[Source records]

_____

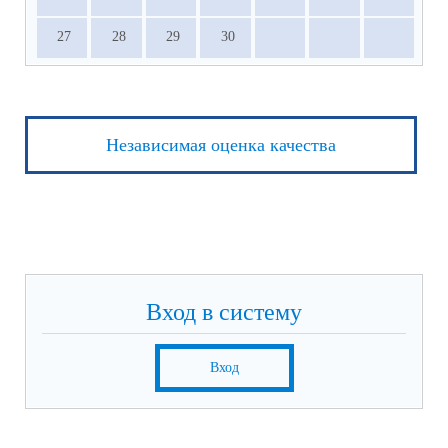
27
28
29
30
Независимая оценка качества
Вход в систему
Вход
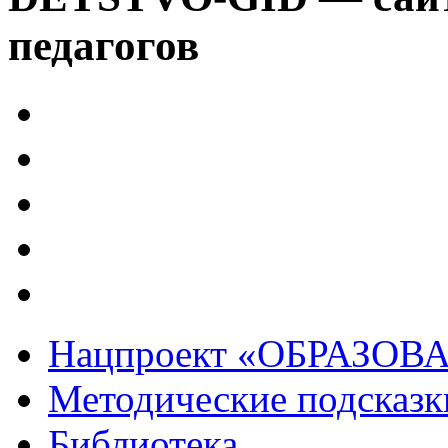
педагогов
Нацпроект «ОБРАЗОВ
Методические подсказк
Библиотека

_____

§ Exercise
Print the data again, word for word, without any pictures.

§ Solution
27
28
29
30
Независимая оценка качества
Вход в систему
Вход
педагогов
Нацпроект «ОБРАЗОВ
Методические подсказк
Библиотека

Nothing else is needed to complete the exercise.